Pendant la pandémie, les achats de luxe des consommateurs chinois ont basculé de 70 % à l’étranger à 70 % en Chine, selon Yaok Group, une société de conseil en style de vie haut de gamme basée à Shanghai.
« Après Covid, nous prévoyons que les armées de touristes reviendront, avec un rebond des ‘dépenses de vengeance' », a déclaré Ting Zhou, fondateur de Yaok Group. « Mais à long terme, cela ne reviendra pas à 70-30. Plutôt 60-40. »
Pour s’adapter, les détaillants de luxe étendent leur présence locale en Chine.

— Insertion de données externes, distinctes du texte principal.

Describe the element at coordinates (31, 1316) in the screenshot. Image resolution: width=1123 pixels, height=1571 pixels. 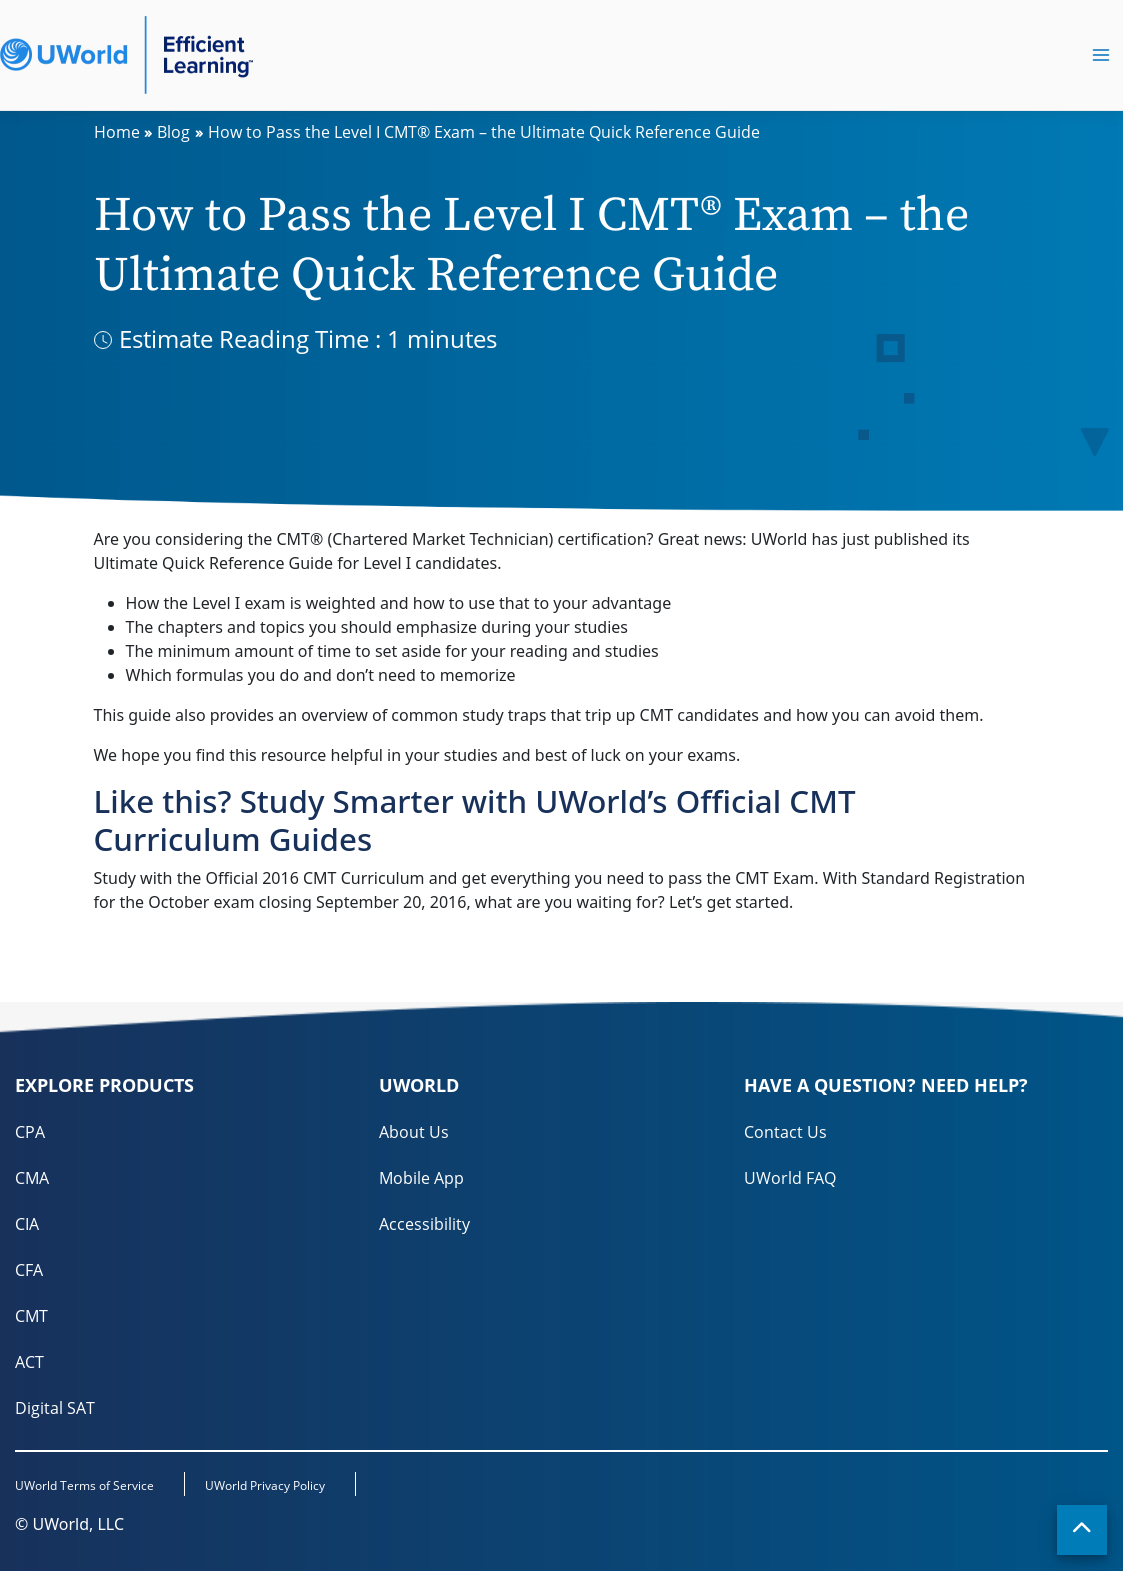
I see `CMT` at that location.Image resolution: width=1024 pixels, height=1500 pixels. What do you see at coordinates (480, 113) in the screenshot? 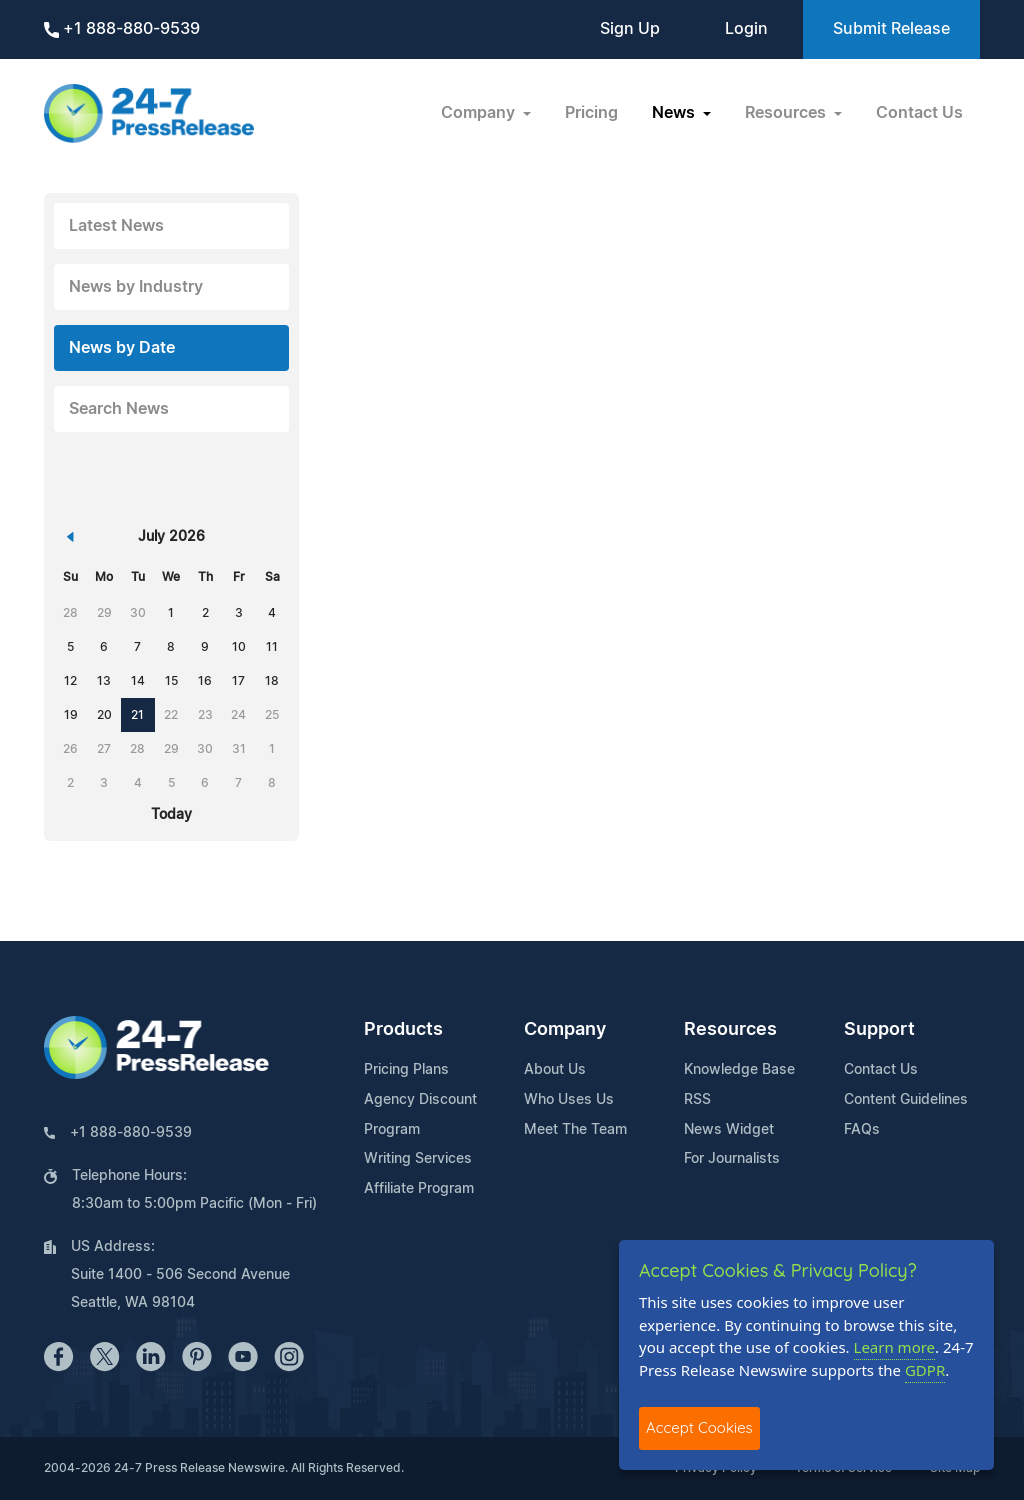
I see `Company [button]` at bounding box center [480, 113].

« La prochaine étape consiste à creuser dans les villes de rang suivant, en dehors de Pékin et de Shanghai », a déclaré Zhou. Après avoir fermé une annexe parisienne construite pour les acheteurs chinois, les Galeries Lafayette prévoient d’ouvrir leur premier magasin à Shenzhen en 2023.
Les ventes au détail en Chine ont chuté au deuxième trimestre de cette année en raison d’une série de fermetures brutales à Shanghai et à Pékin. Mais à moyen terme, les prévisions montrent que la domination globale des consommateurs chinois sur le marché mondial du luxe s’accroît.
En 2020, la Chine continentale était le seul marché du luxe au monde à connaître une croissance annuelle, selon Bain. Et la part des ventes mondiales réalisées auprès des ressortissants chinois a atteint 46 % en 2021, a déclaré M. Zhou. « Dans leur cœur, la Chine est le marché que les groupes de luxe ne lâcheront pas », a-t-elle ajouté.